What is the Superannuation Guarantee (SG) and Superannuation Guarantee Charge (SGC)? (Australia)

What are my employer obligations for superannuation and what happens if I miss this?   If I do miss it, how does the superannuation guarantee charge work?

As an employer, you are required to contribute payment of superannuation  towards retirement funding for your employees and even for contractors in some circumstances.


The Super guarantee (SG) is the minimum amount you must pay to avoid the super guarantee charge. The Super guarantee is currently 10% of an employee’s ordinary time earnings, due to increase over the next few years.


Super needs to be paid 28 days after the end of each quarter.  See our due dates FAQ for more information.

What is a Superannuation guarantee charge (SGC)?

If you do not pay an employee's minimum superannuation guarantee amount on time and to the right fund, you must:

  • pay the superannuation guarantee charge (SGC); and
  • lodge an SGC statement with the ATO.

You must lodge the SGC statement 1 month after any missed superannuation payment.

The SGC is more than the super you would have otherwise paid to the employee's fund and is not tax deductible. When eligibility requirements are met, late super payments can be used to offset the SGC, pay super in the current quarter or put the payment towards future super payments.

Working out the SGC

The superannuation guarantee charge is made up of a number of factors including a “super guarantee shortfall” (basically the unpaid super + a “no choice” penalty), nominal interest of 10% per annum and an administration charge of $20 per employee per quarter.


Working out your SGC can be a little tricky, so the ATO provides some useful tools to help employers with their calculations. These include the ATO’s electronic SGC Statement Calculator Tool and an Excel spreadsheet version of the calculator.

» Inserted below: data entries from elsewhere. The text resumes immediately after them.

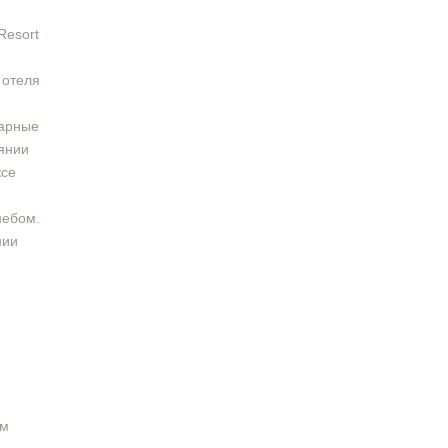
Resort
 отеля
нарные
иянии
ксе
небом.
нии
ем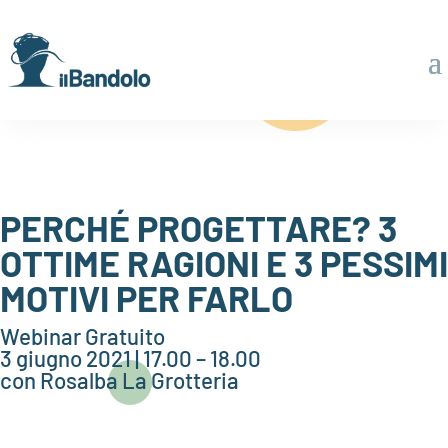
PERCHÉ PROGETTARE? 3
OTTIME RAGIONI E 3 PESSIMI
MOTIVI PER FARLO
Webinar Gratuito
3 giugno 2021 | 17.00 – 18.00
con Rosalba La Grotteria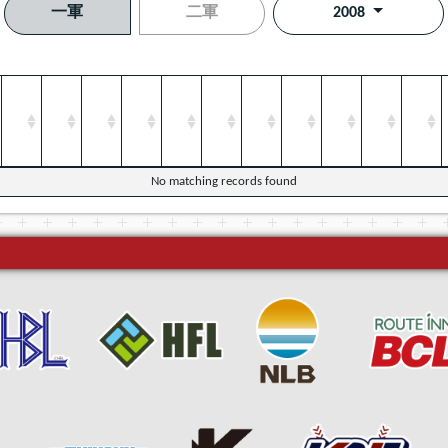
一軍
二軍
2008
No matching records found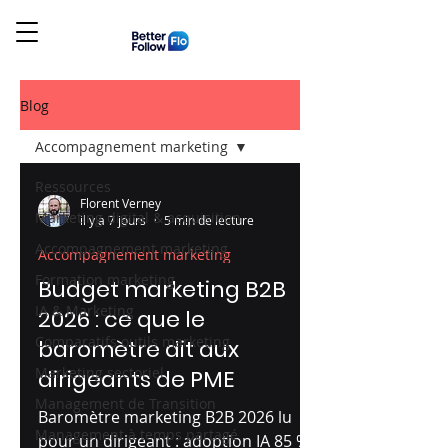
Blog
Accompagnement marketing
Ressources
Florent Verney
Marketing digital & acquisition
il y a 7 jours
5 min de lecture
Accompagnement marketing
Accompagnement marketing
Formation marketing
Budget marketing B2B
IA & Marketing
2026 : ce que le
Comparatifs outils marketing
baromètre dit aux
Marketing sectoriel
dirigeants de PME
Management de Transition
Baromètre marketing B2B 2026 lu
Management à temps partagé
pour un dirigeant : adoption IA 85 %,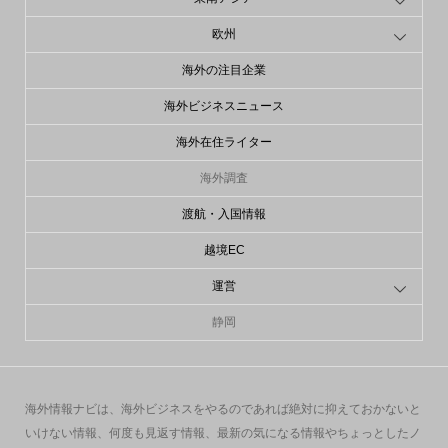
欧州
海外の注目企業
海外ビジネスニュース
海外在住ライター
海外調査
渡航・入国情報
越境EC
運営
静岡
海外情報ナビは、海外ビジネスをやるのであれば絶対に抑えておかないと
いけない情報、何度も見返す情報、最新の気になる情報やちょっとしたノ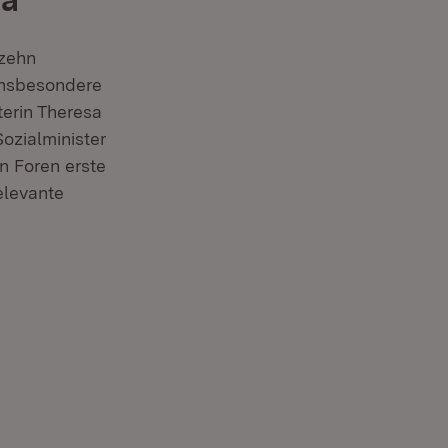
 zehn
insbesondere
terin Theresa
ozialminister
n Foren erste
elevante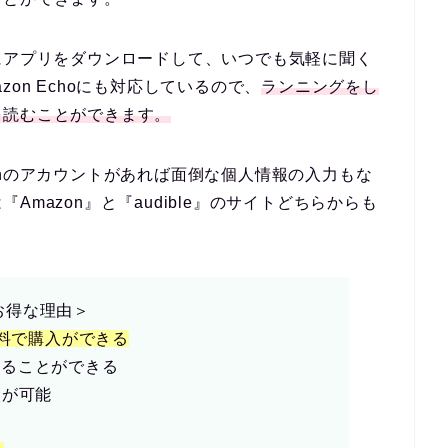
にアプリをダウンロードして、いつでも気軽に聞く
zon Echo
にも対応しているので、
ランニングをし
を読むことができます。
onのアカウントがあれば面倒な個人情報の入力もな
mazon』と『audible』のサイトどちらからも
お得な理由＞
料で購入ができる
することができる
入が可能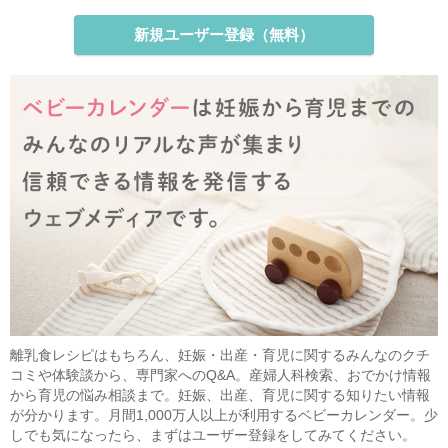
新規ユーザー登録（無料）
離乳食レシピはもちろん、妊娠・出産・育児に関するみんなのクチ
コミや体験談から、専門家へのQ&A。産婦人科検索、おでかけ情報
から育児の悩み相談まで。妊娠、出産、育児に関する知りたい情報
が分かります。月間1,000万人以上が利用するベビーカレンダー。少
しでも気になったら、まずはユーザー登録をしてみてください。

Why lodge the SGC statement on time?

When you lodge on time, you can access ATO support services that provide help with paying. If you cannot pay in full, but you lodge by the due date, you may be able to set-up a payment plan to pay in instalments.


If you miss a due date, interest for paying super will accrue until you lodge your SGC statement. Nominal interest is part of the SGC and, by law, cannot be reduced or waived.


If you pay, but are late, there are also options to offset any late payments against any superannuation guarantee charges.